Ownership of Royal Mail should be a key election issue, says ALEX BRUMMER

Of all the takeover battles currently on the table, none is more important to Britain than the proposed sell-out of International Distribution Services, the owner of Royal Mail, to Czech billionaire Daniel Kretinsky.

The passive manner in which the board agreed to the deal and Kretinsky’s weak commitments is shameful.

Chairman Keith Williams and his team must resign and make way for a new director who is better able to run an essential utility in the interests of all stakeholders, including consumers and postal operators.

The rush to finalize the deal runs parallel to the election timetable. Under normal circumstances, this is a transaction that would have attracted the full attention of the Commons Business Committee, with testimony from all key players, including Kretinsky and his chief operating officer Roman Silha.

The fallout from such hearings, focusing on the fate of an institution that served the country for 508 years, would have been enough to destroy the country.

Crucial utility: Czech billionaire Daniel Kretinsky’s £3.6 billion bid for Royal Mail owner International Distribution Services has been approved by the company’s board

The election has brought the functioning of the House of Commons, Whitehall and the regulator Ofcom to a standstill.

No such barriers exist for a City deal, which risks slipping under the wire while the government is otherwise busy.

Such a sale, with a huge impact on the NHS and HMRC’s operations, should have attracted the attention of the government and the opposition.

Instead there are bland words from Chancellor Jeremy Hunt and doubts about Britain’s need to attract foreign capital.

Ownership of the Royal Mail should be an open target for a future Labor government, partly funded by the unions.

Labour’s economic team, led by Rachel Reeves and Jonathan Reynolds, have acted like rabbits in the headlights, perhaps fearful of disrupting the idea that Keir Starmer’s party is business-friendly.

Ownership of the Royal Mail should be a top issue in a campaign dominated by empty pledges.

Modefandango

A £50 billion stock market listing in London was always going to be irresistible to the City and British politicians.

So it was likely that an IPO for Singapore-based fast fashion champion Shein would always be embraced.

In recent years, much of the movement has been in the opposite direction, with many US executives seeking the get-rich-quick pay scale.

Justifying high wages in London is more difficult, as protests over the £8.2m package for Centrica chief executive Chris O’Shea demonstrate.

The issues surrounding Shein are complex.
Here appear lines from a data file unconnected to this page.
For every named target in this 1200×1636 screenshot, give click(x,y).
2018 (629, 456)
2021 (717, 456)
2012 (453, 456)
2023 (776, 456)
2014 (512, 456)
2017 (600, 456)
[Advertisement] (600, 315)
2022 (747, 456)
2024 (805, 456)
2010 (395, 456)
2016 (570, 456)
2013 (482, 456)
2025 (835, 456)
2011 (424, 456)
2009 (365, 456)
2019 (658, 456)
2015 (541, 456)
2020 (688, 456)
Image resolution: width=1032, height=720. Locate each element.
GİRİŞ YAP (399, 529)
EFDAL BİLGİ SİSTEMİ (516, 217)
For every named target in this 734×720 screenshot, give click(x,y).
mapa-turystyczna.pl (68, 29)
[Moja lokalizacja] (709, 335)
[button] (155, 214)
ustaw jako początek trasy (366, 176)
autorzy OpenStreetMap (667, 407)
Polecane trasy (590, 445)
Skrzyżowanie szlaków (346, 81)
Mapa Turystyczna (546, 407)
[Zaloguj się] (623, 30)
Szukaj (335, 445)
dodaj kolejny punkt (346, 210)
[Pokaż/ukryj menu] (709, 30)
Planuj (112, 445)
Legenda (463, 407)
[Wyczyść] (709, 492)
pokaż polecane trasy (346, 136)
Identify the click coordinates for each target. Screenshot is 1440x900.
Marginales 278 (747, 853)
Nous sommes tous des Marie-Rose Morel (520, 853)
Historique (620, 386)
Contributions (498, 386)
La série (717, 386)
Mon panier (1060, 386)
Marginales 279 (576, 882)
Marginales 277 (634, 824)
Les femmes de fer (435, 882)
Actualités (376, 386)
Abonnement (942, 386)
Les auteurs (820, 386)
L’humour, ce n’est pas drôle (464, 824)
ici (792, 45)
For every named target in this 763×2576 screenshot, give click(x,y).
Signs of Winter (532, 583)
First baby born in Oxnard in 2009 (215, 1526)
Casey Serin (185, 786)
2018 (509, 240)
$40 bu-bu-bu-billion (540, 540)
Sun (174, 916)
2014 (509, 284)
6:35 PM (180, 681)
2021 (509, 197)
Chairman Donald Tang and founder Chris Xu would always consider a New York float a big ask.

Rabid anti-China sentiment in the US was a major hurdle. Although Shein is based in Singapore, the engine is located in the People’s Republic and there are high suspicions about working conditions.

It cannot be said that British investors are less supportive of this. Boohoo came under heavy fire for the conditions in its factories.

The 2013 collapse of Rana Plaza in Bangladesh shone a sharp light on conditions there and prompted Primark, among others, to push for higher construction and factory standards.

Tang has made significant efforts to bring both government and Labor politicians to justice, including Shadow Business Secretary Reynolds.

There will be an intense focus on Shein, known for its cheap, disposable fashion. But Britain pays little attention to the production of other goods made in China, ranging from electric vehicles to laptops. Picking and choosing is hypocritical.

Shein will provide a much-needed confidence boost to an undervalued stock market.

Music stopped

You couldn’t help but notice the heavy obituaries of music philanthropist Sir Ian Stoutzker.

He was the first investment banker I ever interviewed in the excited days of the Barber boom of the 1970s.

He was one of the group of executives who headed the investment bank Keyser Ullmann, which was bailed out by the Bank of England when the property bubble burst.

His career was revived during a stint at another financial group, Dawnay Day, which acquired remnants of Keyser’s operations.

The rises and falls in the real estate sector are an enduring feature of free market capitalism, as the Chinese are learning.